Task instructions - Please copy all of the entries exactly, but drop every picture.

START Entries supplied

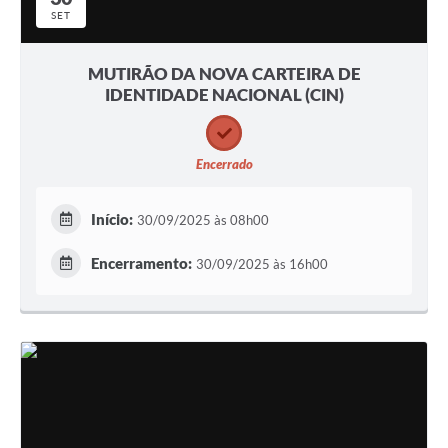
SET
MUTIRÃO DA NOVA CARTEIRA DE
IDENTIDADE NACIONAL (CIN)
Encerrado
Início:
30/09/2025 às 08h00
Encerramento:
30/09/2025 às 16h00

END Entries supplied

Expected output -
SET
MUTIRÃO DA NOVA CARTEIRA DE
IDENTIDADE NACIONAL (CIN)
Encerrado
Início:
30/09/2025 às 08h00
Encerramento:
30/09/2025 às 16h00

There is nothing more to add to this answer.